The death of bin Laden in real time
I think I'm a little more forgiving than he is about both our use of drones and our celebration of the deaths of the Bad Guys. This fact really bothers me. I was and continue to be deeply against our invasion of Iraq for the general set of reasons that most progressives pointed to in the run-up to the War. However, once it had started, I caught myself cheerleading, saying, "I hope we win and get this over with fast." Some of my friends took that to mean that I favored the War in general terms. I did not and was shocked that they misunderstood my enthusiasm for quick victory as an endorsement of the invasion. It took me some time to dissuade them, and I always felt they remained skeptical.

I think I know why I feel the way I do and Greenwald feels the way he does. He's younger than I and didn't experience how we felt right after WW II. As kids in the 50s, we'd play war games in the back yard, machine-gun each other, and as we died we'd shout things like, "Dirty kraut!" Even as a child, I (and all my friends of the period) had the blood lust, with our own version of "America, Fuck Yeah!" Back in the 50s I learned to believe in the American Dream and in the rightness of demonizing our enemies. Back then they were easily reconcilable.

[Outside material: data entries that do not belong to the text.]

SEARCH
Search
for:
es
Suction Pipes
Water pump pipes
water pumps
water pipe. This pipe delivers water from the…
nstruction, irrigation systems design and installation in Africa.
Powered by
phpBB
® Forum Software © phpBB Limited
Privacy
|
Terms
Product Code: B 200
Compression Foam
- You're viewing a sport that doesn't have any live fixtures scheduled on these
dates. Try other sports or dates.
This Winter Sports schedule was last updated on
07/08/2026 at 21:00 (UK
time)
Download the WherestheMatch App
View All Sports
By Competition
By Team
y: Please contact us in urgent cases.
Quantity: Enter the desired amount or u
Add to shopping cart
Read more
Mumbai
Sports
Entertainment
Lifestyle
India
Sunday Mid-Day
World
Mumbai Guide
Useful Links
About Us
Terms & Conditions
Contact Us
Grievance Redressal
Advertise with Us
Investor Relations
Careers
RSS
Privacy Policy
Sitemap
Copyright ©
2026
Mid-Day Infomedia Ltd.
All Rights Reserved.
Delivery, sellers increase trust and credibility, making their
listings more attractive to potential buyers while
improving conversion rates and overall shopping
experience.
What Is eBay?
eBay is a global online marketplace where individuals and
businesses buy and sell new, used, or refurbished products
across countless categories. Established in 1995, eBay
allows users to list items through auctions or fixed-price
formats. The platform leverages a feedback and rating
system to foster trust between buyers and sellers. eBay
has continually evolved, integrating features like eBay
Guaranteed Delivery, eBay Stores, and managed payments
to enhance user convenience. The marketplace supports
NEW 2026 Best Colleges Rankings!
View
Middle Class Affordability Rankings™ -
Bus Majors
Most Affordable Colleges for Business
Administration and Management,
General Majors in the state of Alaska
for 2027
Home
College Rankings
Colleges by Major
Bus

What changed it permanently for me was Vietnam. There was no cause for glory because war, for the U.S., had become repugnant, allowing none of the righteous gloating WW II provided.

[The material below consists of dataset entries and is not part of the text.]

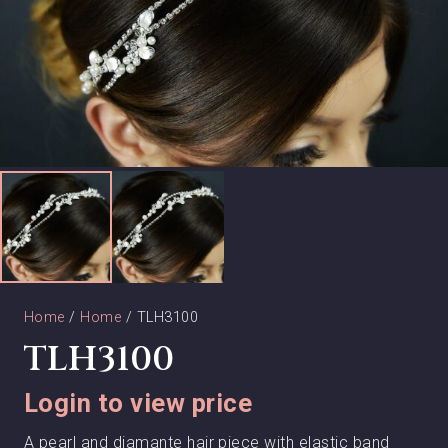
Home
/
Home
/ TLH3100
TLH3100
Login to view price
A pearl and diamante hair piece with elastic band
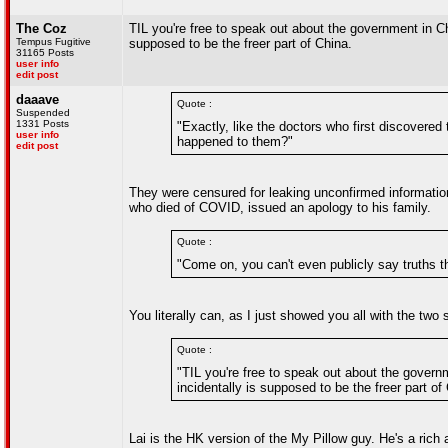
The Coz
TIL you're free to speak out about the government in C
Tempus Fugitive
supposed to be the freer part of China.
31165 Posts
user info
edit post
daaave
Quote :
Suspended
1331 Posts
"Exactly, like the doctors who first discovere
user info
happened to them?"
edit post
They were censured for leaking unconfirmed informatio
who died of COVID, issued an apology to his family.
Quote :
"Come on, you can't even publicly say truths t
You literally can, as I just showed you all with the two 
Quote :
"TIL you're free to speak out about the gover
incidentally is supposed to be the freer part of
Lai is the HK version of the My Pillow guy. He's a rich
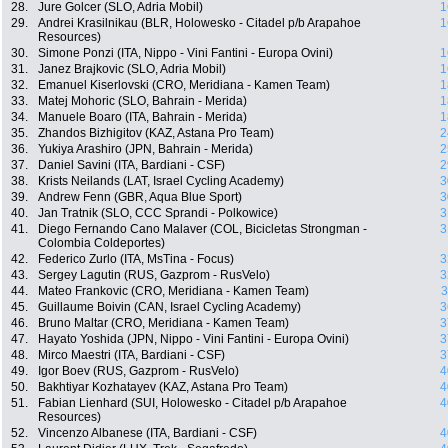
28.
Jure Golcer (SLO, Adria Mobil)
1
29.
Andrei Krasilnikau (BLR, Holowesko - Citadel p/b Arapahoe
1
Resources)
30.
Simone Ponzi (ITA, Nippo - Vini Fantini - Europa Ovini)
1
31.
Janez Brajkovic (SLO, Adria Mobil)
1
32.
Emanuel Kiserlovski (CRO, Meridiana - Kamen Team)
1
33.
Matej Mohoric (SLO, Bahrain - Merida)
1
34.
Manuele Boaro (ITA, Bahrain - Merida)
1
35.
Zhandos Bizhigitov (KAZ, Astana Pro Team)
2
36.
Yukiya Arashiro (JPN, Bahrain - Merida)
2
37.
Daniel Savini (ITA, Bardiani - CSF)
2
38.
Krists Neilands (LAT, Israel Cycling Academy)
3
39.
Andrew Fenn (GBR, Aqua Blue Sport)
3
40.
Jan Tratnik (SLO, CCC Sprandi - Polkowice)
3
41.
Diego Fernando Cano Malaver (COL, Bicicletas Strongman -
3
Colombia Coldeportes)
42.
Federico Zurlo (ITA, MsTina - Focus)
3
43.
Sergey Lagutin (RUS, Gazprom - RusVelo)
3
44.
Mateo Frankovic (CRO, Meridiana - Kamen Team)
3
45.
Guillaume Boivin (CAN, Israel Cycling Academy)
3
46.
Bruno Maltar (CRO, Meridiana - Kamen Team)
3
47.
Hayato Yoshida (JPN, Nippo - Vini Fantini - Europa Ovini)
3
48.
Mirco Maestri (ITA, Bardiani - CSF)
3
49.
Igor Boev (RUS, Gazprom - RusVelo)
4
50.
Bakhtiyar Kozhatayev (KAZ, Astana Pro Team)
4
51.
Fabian Lienhard (SUI, Holowesko - Citadel p/b Arapahoe
4
Resources)
52.
Vincenzo Albanese (ITA, Bardiani - CSF)
4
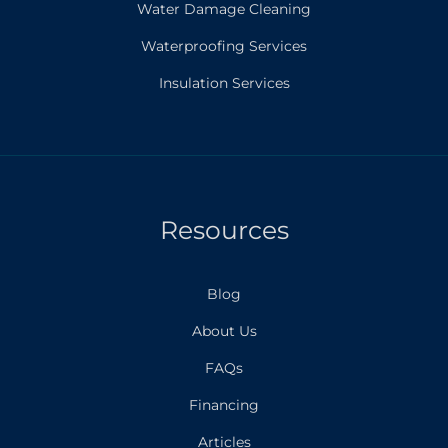
Water Damage Cleaning
Waterproofing Services
Insulation Services
Resources
Blog
About Us
FAQs
Financing
Articles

Now, however, when I see a bad guy go down, that little child's voice echoes, "Dirty kraut!" and I momentarily reconcile my pleasure at the death with my loathing of the illegitimacy of the process.

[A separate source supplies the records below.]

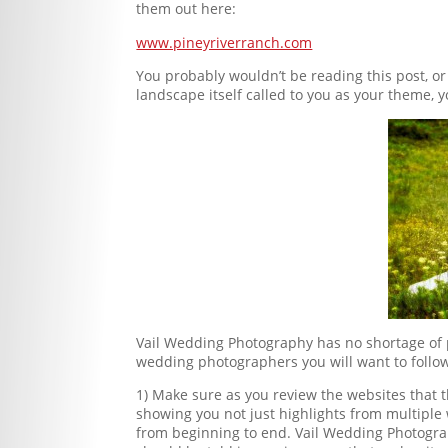
them out here:
www.pineyriverranch.com
You probably wouldn’t be reading this post, o
landscape itself called to you as your theme, 
Vail Wedding Photography has no shortage of p
wedding photographers you will want to follow
1) Make sure as you review the websites that
showing you not just highlights from multipl
from beginning to end. Vail Wedding Photograp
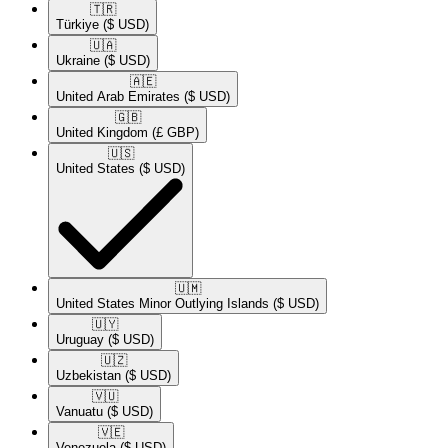
🇹🇷​
Türkiye
($ USD)
🇺🇦​
Ukraine
($ USD)
🇦🇪​
United Arab Emirates
($ USD)
🇬🇧​
United Kingdom
(£ GBP)
🇺🇸​
United States
($ USD)
🇺🇲​
United States Minor Outlying Islands
($ USD)
🇺🇾​
Uruguay
($ USD)
🇺🇿​
Uzbekistan
($ USD)
🇻🇺​
Vanuatu
($ USD)
🇻🇪​
Venezuela
($ USD)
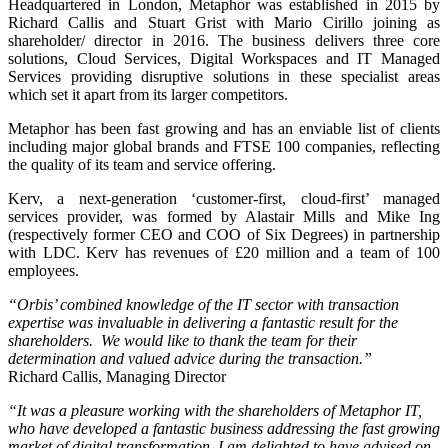
Headquartered in London, Metaphor was established in 2015 by
Richard Callis and Stuart Grist with Mario Cirillo joining as
shareholder/ director in 2016. The business delivers three core
solutions, Cloud Services, Digital Workspaces and IT Managed
Services providing disruptive solutions in these specialist areas
which set it apart from its larger competitors.
Metaphor has been fast growing and has an enviable list of clients
including major global brands and FTSE 100 companies, reflecting
the quality of its team and service offering.
Kerv, a next-generation ‘customer-first, cloud-first’ managed
services provider, was formed by Alastair Mills and Mike Ing
(respectively former CEO and COO of Six Degrees) in partnership
with LDC. Kerv has revenues of £20 million and a team of 100
employees.
“Orbis’ combined knowledge of the IT sector with transaction
expertise was invaluable in delivering a fantastic result for the
shareholders. We would like to thank the team for their
determination and valued advice during the transaction.”
Richard Callis, Managing Director
“It was a pleasure working with the shareholders of Metaphor IT,
who have developed a fantastic business addressing the fast growing
market of digital transformation. I am delighted to have advised on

I remain troubled by those feelings and am to this day a bit dismayed by what my true feelings might be. I do know this. I objected viscerally to the treatment of Qaddafi and was horrified by the various video accounts of his apparent mistreatment. Deep in my heart, though, I don't mind that they killed him. I actually have a hard time imagining that they would have let him live, the need for vengeance being so great.


Then I'm horrified anew at such a reaction. I'm definitely part of the problem. To be part of the solution, I need to purge these feelings and condemn my own shortcomings. I understand that to a certain extent it's because the horrors of 9/11 -- with the constant drumbeat sounding against terrorism since then -- have awakened a fear inside of me that ultimately corrupts me. I have the blood lust, which is anathema to the non-violent pacifist I supposed myself to be.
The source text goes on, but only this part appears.